The Bondi gunman confirmed to be of Indian origin

Sajid left the Indian city of Hyderabad in 1998; The intelligence service questioned Naveed in 2019

A woman holds a candle next to flowers laid as a tribute on Bondi Beach to honor the victims of a mass shooting that targeted a Hanukkah celebration on Bondi Beach on Sunday in Sydney, Australia, December 16, 2025. Photo: Reuters

Sydney:

Indian police said Tuesday that one of the two men suspected of carrying out a mass shooting at Bondi Beach was originally from southern India.

Sajid Akram and his son Naveed opened fire on people thronging the famous Sydney beach for the Jewish festival of Hanukkah on Sunday night, killing 15 people and injuring dozens more.

Authorities said the attack was designed to cause panic among the nation’s Jews, but so far have provided few details about the gunmen’s deeper motives.

Sajid was an Indian citizen who left his city of Hyderabad in 1998 and said in a statement that he had “limited contact with his family” since then.

His son Naveed is an Australian citizen, Indian police said.

Indian Foreign Minister Subrahmanyam Jaishankar, visiting Israel on Tuesday, offered his “very sincere, deep condolences” and said New Delhi condemns the attack “in the strongest possible terms”.

Australian Prime Minister Anthony Albanese said the duo were driven by “Islamic State ideology”. He gave one of the first indications that the pair had been radicalized by an “ideology of hate”.

“It appears that this was motivated by the ideology of the Islamic State,” he told national broadcaster ABC.

The couple traveled to the Philippines before the shootings and authorities are investigating whether they met Islamist extremists there, Australian media reported.

Manila’s immigration department confirmed to AFP that the couple spent almost all of November in the Philippines, with their final destination listed as Davao.

The province on the southern island of Mindanao has a long history of Islamist insurgency against central government rule.

Police found a car registered to Naveed Akram parked near the beach with improvised bombs and two “homemade” Islamic State flags inside, New South Wales Police Commissioner Mal Lanyon said.

Authorities are facing mounting questions about whether they could have acted earlier to prevent the attack.

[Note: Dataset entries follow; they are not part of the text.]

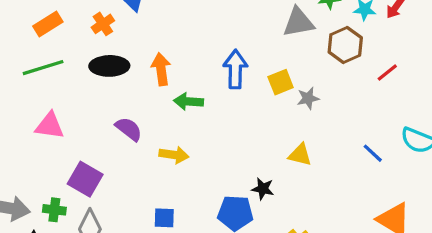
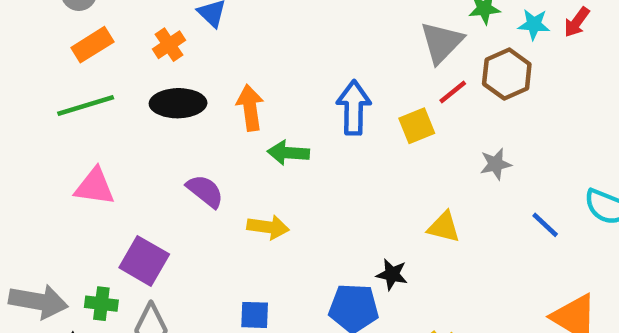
gray triangle: (298, 22) -> (442, 42), turned -36
red line: (387, 72) -> (453, 92), moved
gray star: (308, 98) -> (496, 164), moved

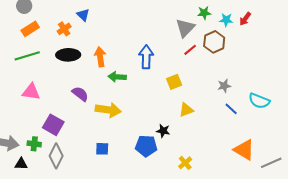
yellow square: (417, 126) -> (174, 82), moved
gray star: (496, 164) -> (224, 86), moved
yellow arrow: (268, 227) -> (108, 110), size x1.4
yellow triangle: (444, 227) -> (186, 110), turned -35

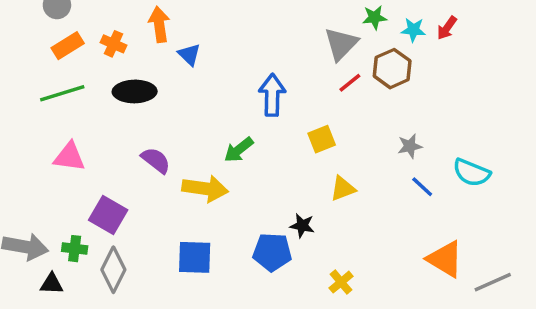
blue triangle: (83, 15) -> (189, 54), moved
orange cross: (64, 29) -> (113, 44), moved, turned -32
orange arrow: (100, 57) -> (159, 24), moved
green arrow: (117, 77) -> (239, 150), moved, turned -42
blue square: (102, 149) -> (195, 257), size x1.5

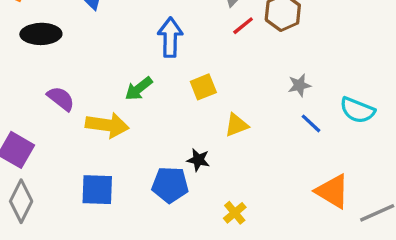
yellow square: (322, 139) -> (203, 87), moved

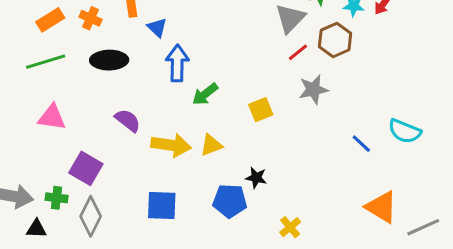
blue arrow: (170, 37) -> (177, 63), moved
gray star: (299, 85) -> (313, 89), moved, size x1.4
green arrow: (139, 89) -> (205, 94), moved
yellow triangle: (236, 125) -> (211, 145), moved

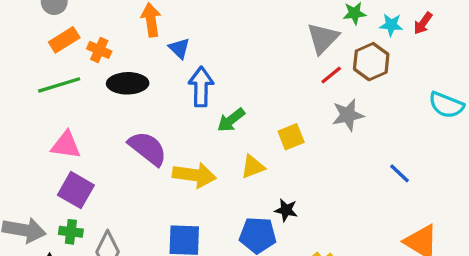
orange cross: (91, 18) -> (99, 50), moved
purple semicircle: (128, 120) -> (148, 148), size x1.4
cyan semicircle: (405, 131) -> (446, 105), moved
yellow triangle: (211, 145) -> (253, 167), moved
purple square: (86, 168) -> (76, 190), moved

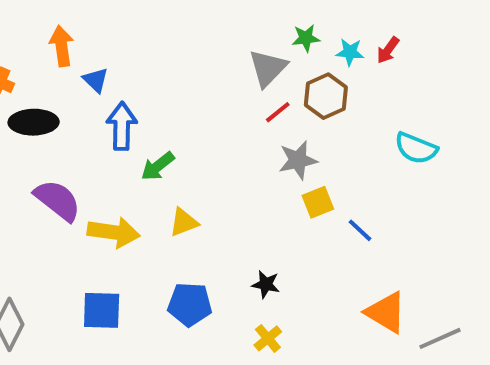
yellow square: (291, 137) -> (318, 202), moved
black star: (286, 210) -> (266, 284), moved

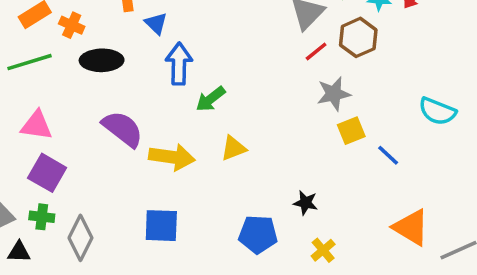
cyan semicircle: (416, 148) -> (437, 111), moved
blue pentagon: (190, 304) -> (258, 234), moved
yellow cross: (268, 338) -> (323, 250), moved

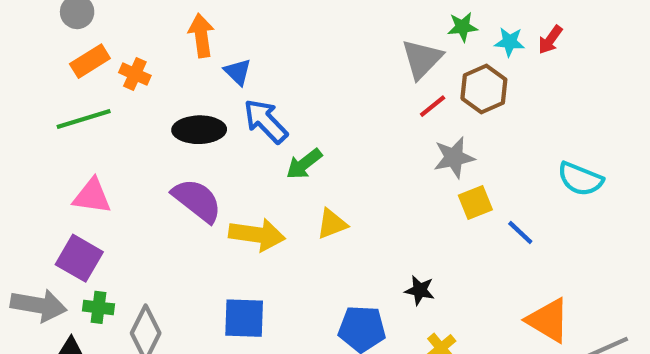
black ellipse: (102, 60) -> (199, 130), moved
blue arrow: (179, 64) -> (266, 121), turned -45
purple square: (47, 173) -> (79, 258), moved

Albanese said Naveed Akram, allegedly an unemployed bricklayer, had come to the attention of Australia’s intelligence service in 2019.

“They interviewed him, they interviewed his family members, they interviewed people around him,” Albanese said.

“He was not seen at the time as a person of interest.”

Naveed allegedly told his mother on the day of the attack that he was going out on a fishing trip.

Instead, the authorities believe he was holed up in a rented apartment with his father.

With long-barreled weapons, they peppered the beach and a nearby park with bullets for 10 minutes before police shot and killed 50-year-old Sajid.

Naveed, 24, remains in a coma in hospital under police guard.

A 10-year-old girl and two Holocaust survivors were among those killed, while 42 other people suffered gunshot wounds and other injuries.

Australia’s leaders agreed on Monday to tighten laws that allowed father Sajid to own six guns.

Mass shootings have been rare in Australia since a lone gunman killed 35 people in the tourist town of Port Arthur in 1996.

That attack triggered a world-leading crackdown that included a gun buyback scheme and restrictions on semi-automatic weapons.

However, many Australians are now questioning whether these laws are equipped to deal with online sales and a steady increase in privately owned guns.

“This terrible situation now, it makes me personally feel that they need to be stricter,” David Sovyer, 43, told AFP at Bondi Beach.

Pensioner Allan McRae, 75, called for tighter gun laws. “It would have reduced the possibility of that happening if more people had reduced access to a gun,” he told AFP.

The attack has also reignited claims that Australia is dragging its feet in the fight against anti-Semitism.

“For the last four years I was very aware. And I was very aware of the dangers of the rise of anti-Semitism,” Israel’s ambassador to Australia, Amir Maimon, said on Tuesday as he visited a memorial for the victims.

Netanyahu said Australia’s decision to recognize Palestinian statehood this year had added “fuel to the fire of anti-Semitism”.

Australians have been lining up to give blood in record numbers, with more than 7,000 donors on Monday, according to Red Cross Australia.